Campus Life

Texas A&M University Director of Recreational Sports Retires After 43 Years of Service

Rick Hall piloted the opening of two new Rec Sports facilities on campus.
By Mason Kautz, Texas A&M University Division of Student Affairs February 9, 2023

Rick Hall
Rick Hall

Texas A&M University Rec Sports

 

After more than 40 years with the Department of Recreational Sports (Rec Sports), Rick Hall has retired as director.

Hall says he fell in love with intramural sports during his senior year at Virginia Tech before starting his career at Texas A&M University in 1979 as assistant director of Intramural Sports. At the time, he reported to Dennis Corrington, the previous Rec Sports director who held the position for 45 years and became Hall’s mentor.

After five years with intramurals, Hall agreed to a job rotation with a colleague and took responsibility for facilities in 1984, a time of phenomenal growth at Texas A&M. “We had a facility that had about seven basketball courts, which were packed every night with students playing intramural basketball,” Hall said. “We knew we needed more space and had to act.”

During the 1980s, select universities across the country established their own rec centers, which inspired Hall and Corrington to envision and later create a rec center at Texas A&M. “This trend across the country of building a stand-alone rec center on campus involved about five universities: U.T., Arizona, Arizona State, and UCLA,” Hall said. “We accomplished it by going to the students with a referendum.”

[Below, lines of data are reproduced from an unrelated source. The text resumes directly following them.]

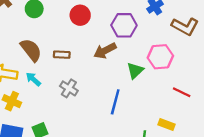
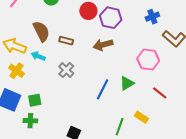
purple hexagon: (124, 25) -> (111, 18), moved
green triangle: (135, 71) -> (127, 83), moved
cyan arrow: (33, 79) -> (38, 56), turned -32

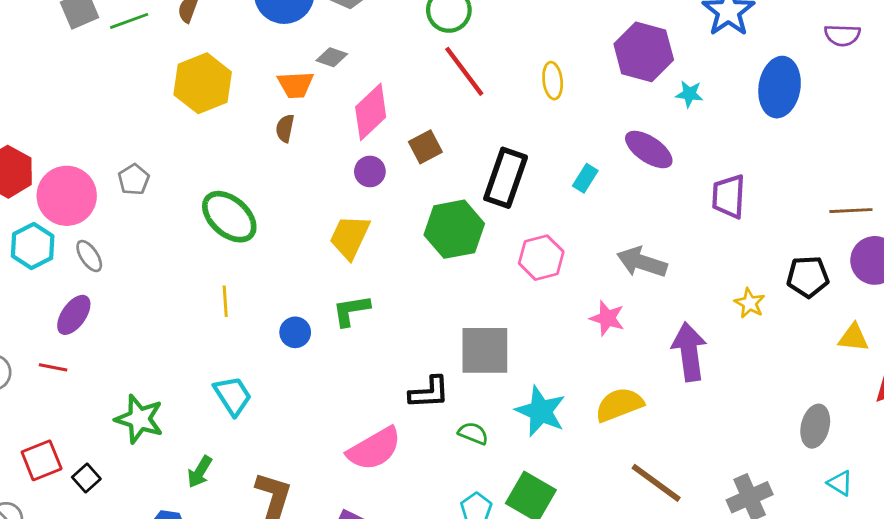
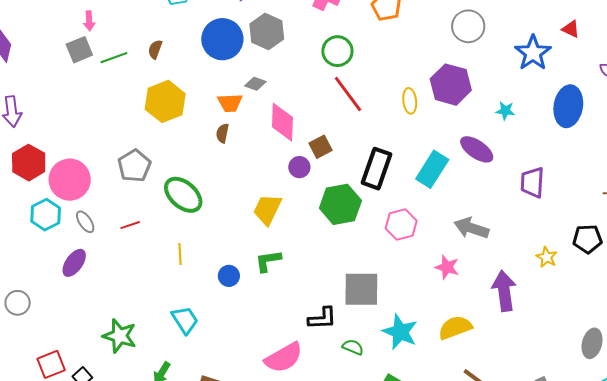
purple hexagon: (644, 52) -> (451, 85), moved
pink diamond: (371, 112) -> (282, 122), turned -45
purple circle: (370, 171) -> (299, 167), moved
cyan rectangle: (585, 178) -> (432, 169), size x1.8
gray pentagon: (134, 180) -> (134, 166), moved, size x1.5
red line: (53, 367) -> (130, 225), moved, turned -30

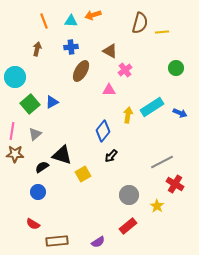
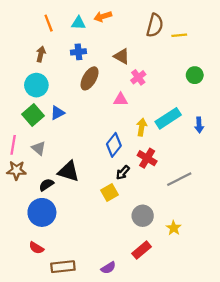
cyan circle: (15, 77) -> (36, 85), moved
blue arrow: (180, 113) -> (199, 125), turned 64
gray triangle: (35, 134) -> (39, 148), turned -40
yellow square: (83, 174) -> (109, 192), moved
red cross: (175, 184) -> (147, 158), moved
blue circle: (38, 192) -> (42, 212), size x1.6

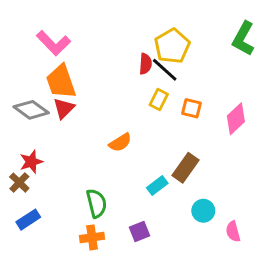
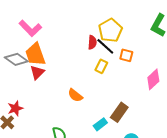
orange square: (191, 108) -> (126, 55), moved
gray diamond: (31, 110) -> (16, 59), moved
orange semicircle: (120, 142) -> (75, 95), turned 70

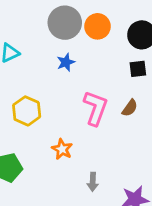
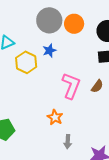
yellow hexagon: (27, 111) -> (26, 62), moved
orange star: (62, 149) -> (55, 117), moved

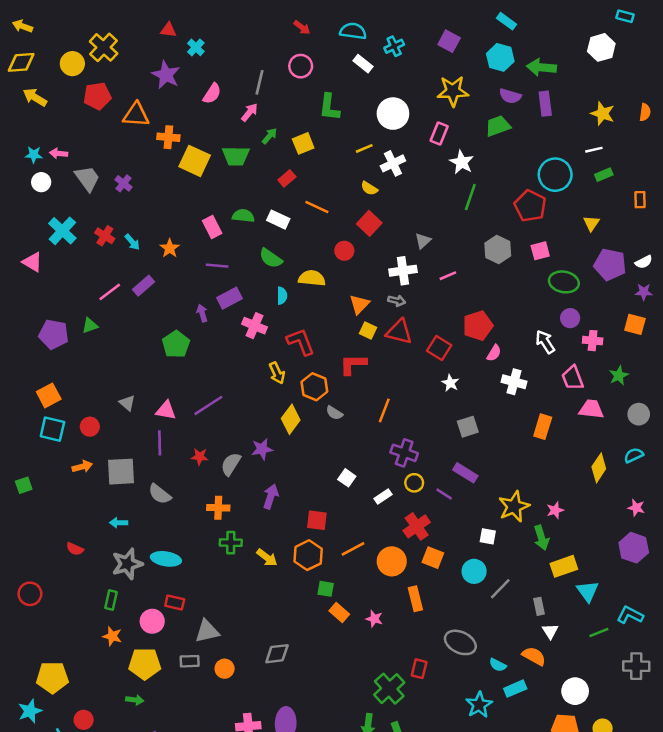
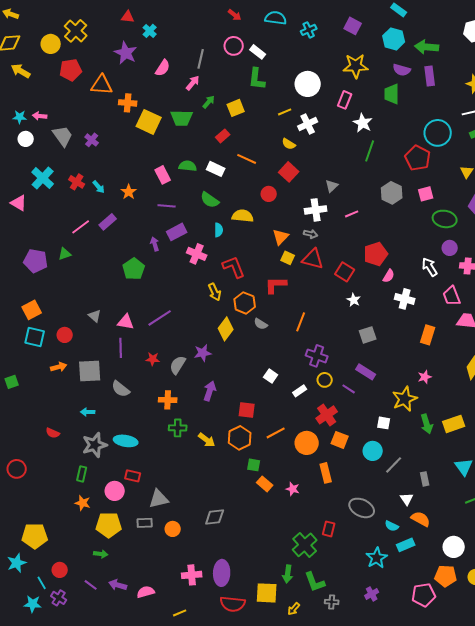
white rectangle: (363, 64) -> (258, 52), moved
green trapezoid: (498, 126) -> (392, 94), turned -70
pink star: (555, 510) -> (425, 377), moved
yellow rectangle: (564, 566) -> (454, 424), moved
white triangle: (550, 631) -> (407, 499), moved

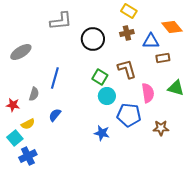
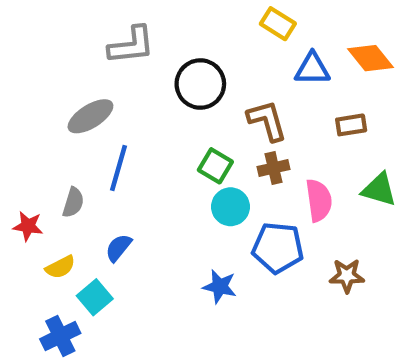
brown cross: (127, 33) -> (274, 168), moved
blue triangle: (151, 41) -> (312, 69), moved
gray ellipse: (21, 52) -> (90, 116), moved
brown L-shape: (127, 69) -> (267, 121), moved
cyan square: (15, 138) -> (95, 297), moved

Rec Sports staff with Reveille V
Rec Sports staff with Reveille V

Courtesy photo

 

The $36.4 million project was presented to the students of Texas A&M in the spring of 1987, which was the largest student body election of its time. The Student Rec Center was approved with an overwhelming majority and sent to the state capital to be codified into law, where it was signed by Gov. Ann Richards in 1991.

“The Student Rec Center opened a new door for me,” Hall said. “I had never done any project like it before and was suddenly given the opportunity to work with facilities, planning and construction as a senior member of the facilities team, which involved attending every meeting and heavy involvement in the design and construction process.”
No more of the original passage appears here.